### [Task goal]
Give back every line of the material below that has the string "Cookies".

### [Source information]
↓

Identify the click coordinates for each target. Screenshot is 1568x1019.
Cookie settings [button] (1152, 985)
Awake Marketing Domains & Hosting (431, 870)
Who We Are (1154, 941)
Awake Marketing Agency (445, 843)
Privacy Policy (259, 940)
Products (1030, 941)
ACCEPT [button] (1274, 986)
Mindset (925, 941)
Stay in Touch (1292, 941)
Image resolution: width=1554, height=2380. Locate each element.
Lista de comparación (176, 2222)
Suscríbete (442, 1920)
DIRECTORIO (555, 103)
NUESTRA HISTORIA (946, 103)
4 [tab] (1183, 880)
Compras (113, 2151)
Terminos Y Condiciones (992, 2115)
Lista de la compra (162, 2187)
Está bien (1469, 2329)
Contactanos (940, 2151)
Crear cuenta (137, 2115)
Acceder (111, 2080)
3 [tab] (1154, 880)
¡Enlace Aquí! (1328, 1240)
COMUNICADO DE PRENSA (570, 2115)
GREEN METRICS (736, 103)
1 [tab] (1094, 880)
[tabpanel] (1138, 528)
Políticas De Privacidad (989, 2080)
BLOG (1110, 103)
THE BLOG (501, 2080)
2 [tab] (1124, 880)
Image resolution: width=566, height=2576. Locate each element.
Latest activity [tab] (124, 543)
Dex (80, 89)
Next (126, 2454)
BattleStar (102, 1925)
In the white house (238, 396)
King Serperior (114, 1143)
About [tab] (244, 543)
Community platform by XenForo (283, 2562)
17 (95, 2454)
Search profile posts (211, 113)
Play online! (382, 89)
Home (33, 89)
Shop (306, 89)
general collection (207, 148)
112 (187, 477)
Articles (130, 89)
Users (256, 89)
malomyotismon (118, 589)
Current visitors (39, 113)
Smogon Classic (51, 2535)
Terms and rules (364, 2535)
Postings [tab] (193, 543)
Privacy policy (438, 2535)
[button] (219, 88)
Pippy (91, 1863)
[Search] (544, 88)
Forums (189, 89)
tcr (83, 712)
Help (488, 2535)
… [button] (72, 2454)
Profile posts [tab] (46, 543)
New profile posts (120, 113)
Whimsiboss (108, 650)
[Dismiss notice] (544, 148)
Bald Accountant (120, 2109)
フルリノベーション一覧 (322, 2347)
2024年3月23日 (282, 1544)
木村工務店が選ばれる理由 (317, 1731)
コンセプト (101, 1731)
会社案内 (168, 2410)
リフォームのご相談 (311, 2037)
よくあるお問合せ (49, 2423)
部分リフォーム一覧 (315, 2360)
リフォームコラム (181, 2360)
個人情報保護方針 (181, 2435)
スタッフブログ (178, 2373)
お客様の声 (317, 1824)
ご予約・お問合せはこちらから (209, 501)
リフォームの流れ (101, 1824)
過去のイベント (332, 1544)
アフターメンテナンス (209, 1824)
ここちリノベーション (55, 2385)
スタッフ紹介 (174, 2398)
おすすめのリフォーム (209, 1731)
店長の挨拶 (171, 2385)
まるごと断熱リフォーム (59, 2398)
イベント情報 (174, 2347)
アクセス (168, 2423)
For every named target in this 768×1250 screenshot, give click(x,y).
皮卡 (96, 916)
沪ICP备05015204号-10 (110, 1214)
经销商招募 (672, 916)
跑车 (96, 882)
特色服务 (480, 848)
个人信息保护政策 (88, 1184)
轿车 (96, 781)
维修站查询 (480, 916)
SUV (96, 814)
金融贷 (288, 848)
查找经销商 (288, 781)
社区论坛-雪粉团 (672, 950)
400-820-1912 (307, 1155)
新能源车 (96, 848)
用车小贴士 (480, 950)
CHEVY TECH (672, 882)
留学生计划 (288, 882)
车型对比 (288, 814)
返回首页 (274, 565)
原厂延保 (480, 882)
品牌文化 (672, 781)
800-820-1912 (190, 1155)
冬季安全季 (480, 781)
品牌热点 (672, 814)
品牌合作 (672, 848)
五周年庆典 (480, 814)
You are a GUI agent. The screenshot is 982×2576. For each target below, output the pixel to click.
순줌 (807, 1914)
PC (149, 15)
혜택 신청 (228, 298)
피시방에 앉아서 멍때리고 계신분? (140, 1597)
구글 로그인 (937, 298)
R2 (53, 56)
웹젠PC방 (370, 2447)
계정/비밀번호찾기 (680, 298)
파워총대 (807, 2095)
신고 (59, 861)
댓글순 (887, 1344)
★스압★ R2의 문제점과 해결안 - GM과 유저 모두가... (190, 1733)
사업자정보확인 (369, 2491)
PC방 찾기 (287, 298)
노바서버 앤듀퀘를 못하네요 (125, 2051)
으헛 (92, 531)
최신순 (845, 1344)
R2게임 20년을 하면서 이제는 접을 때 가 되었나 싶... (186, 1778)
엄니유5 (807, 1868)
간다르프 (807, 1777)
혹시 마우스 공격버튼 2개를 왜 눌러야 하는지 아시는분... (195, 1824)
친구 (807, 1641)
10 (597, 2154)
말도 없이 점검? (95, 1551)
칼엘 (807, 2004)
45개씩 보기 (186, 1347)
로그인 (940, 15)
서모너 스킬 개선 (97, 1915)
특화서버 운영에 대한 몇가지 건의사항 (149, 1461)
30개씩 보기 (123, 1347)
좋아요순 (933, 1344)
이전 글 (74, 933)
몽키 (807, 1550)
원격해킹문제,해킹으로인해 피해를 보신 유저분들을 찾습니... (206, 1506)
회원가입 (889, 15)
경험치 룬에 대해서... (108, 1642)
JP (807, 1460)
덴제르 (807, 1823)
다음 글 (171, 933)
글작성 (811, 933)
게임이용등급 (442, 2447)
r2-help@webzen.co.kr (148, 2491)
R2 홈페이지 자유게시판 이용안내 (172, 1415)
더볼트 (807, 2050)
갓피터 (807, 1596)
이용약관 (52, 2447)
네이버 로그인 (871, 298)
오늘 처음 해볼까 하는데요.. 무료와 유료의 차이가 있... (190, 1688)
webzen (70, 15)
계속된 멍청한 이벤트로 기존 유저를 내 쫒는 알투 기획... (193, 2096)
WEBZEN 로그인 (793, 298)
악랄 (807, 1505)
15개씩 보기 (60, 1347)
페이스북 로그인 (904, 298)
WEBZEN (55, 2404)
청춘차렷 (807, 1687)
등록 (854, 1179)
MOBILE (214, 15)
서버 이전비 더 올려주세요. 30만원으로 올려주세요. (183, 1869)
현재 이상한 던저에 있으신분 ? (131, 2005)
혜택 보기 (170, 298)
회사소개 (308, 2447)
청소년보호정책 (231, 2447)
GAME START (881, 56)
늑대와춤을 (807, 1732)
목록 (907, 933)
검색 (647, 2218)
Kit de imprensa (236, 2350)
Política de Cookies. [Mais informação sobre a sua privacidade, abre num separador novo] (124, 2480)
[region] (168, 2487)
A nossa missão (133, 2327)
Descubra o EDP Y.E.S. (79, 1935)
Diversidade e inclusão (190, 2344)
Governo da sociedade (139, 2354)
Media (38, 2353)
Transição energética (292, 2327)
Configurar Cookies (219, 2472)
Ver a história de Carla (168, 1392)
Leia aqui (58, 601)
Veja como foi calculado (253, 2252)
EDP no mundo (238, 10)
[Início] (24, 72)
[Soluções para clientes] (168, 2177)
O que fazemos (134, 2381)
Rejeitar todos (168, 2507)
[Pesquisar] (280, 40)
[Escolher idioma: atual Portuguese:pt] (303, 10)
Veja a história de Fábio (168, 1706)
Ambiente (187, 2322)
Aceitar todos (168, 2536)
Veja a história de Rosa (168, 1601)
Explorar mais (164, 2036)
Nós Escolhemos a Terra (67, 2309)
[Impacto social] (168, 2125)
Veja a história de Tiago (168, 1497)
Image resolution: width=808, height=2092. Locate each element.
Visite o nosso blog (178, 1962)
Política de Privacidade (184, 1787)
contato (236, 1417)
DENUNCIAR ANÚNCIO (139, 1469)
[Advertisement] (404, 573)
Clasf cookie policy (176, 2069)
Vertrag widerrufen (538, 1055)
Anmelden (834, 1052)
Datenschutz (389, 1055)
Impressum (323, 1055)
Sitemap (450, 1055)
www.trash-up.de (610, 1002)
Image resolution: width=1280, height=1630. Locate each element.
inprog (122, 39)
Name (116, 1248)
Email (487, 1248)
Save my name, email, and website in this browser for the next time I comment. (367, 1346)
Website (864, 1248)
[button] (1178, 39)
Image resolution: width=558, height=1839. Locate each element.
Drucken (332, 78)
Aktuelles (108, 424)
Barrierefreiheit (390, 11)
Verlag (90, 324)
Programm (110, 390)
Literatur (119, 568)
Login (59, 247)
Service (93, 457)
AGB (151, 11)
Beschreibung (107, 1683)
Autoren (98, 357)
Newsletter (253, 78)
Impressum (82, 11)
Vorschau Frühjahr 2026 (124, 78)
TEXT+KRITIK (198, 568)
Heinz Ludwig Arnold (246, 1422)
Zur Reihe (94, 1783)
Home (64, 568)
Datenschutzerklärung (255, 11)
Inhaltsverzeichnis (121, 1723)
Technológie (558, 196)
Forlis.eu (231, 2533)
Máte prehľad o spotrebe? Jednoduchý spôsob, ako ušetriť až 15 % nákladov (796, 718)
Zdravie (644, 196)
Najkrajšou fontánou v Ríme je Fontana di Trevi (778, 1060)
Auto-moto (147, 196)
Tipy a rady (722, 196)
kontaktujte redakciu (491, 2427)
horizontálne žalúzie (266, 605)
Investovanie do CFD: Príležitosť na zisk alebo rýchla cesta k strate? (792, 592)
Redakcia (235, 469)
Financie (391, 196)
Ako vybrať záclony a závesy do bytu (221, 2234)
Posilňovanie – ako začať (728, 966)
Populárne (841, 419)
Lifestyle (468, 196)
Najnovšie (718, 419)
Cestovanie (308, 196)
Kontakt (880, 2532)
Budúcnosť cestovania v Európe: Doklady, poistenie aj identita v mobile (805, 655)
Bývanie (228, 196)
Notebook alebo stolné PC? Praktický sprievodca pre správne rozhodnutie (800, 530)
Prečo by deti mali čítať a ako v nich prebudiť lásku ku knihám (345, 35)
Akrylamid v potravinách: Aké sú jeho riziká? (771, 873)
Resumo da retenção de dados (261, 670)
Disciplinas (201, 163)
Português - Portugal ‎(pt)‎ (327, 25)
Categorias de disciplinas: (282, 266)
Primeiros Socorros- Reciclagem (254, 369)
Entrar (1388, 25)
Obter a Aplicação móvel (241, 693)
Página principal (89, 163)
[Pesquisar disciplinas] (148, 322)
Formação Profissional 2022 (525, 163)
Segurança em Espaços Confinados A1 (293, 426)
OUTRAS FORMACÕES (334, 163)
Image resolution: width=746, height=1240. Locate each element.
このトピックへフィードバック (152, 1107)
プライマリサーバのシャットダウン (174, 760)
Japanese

↑

### [Answer for this exercise]
Política de Cookies. [Mais informação sobre a sua privacidade, abre num separador novo] (124, 2480)
Configurar Cookies (219, 2472)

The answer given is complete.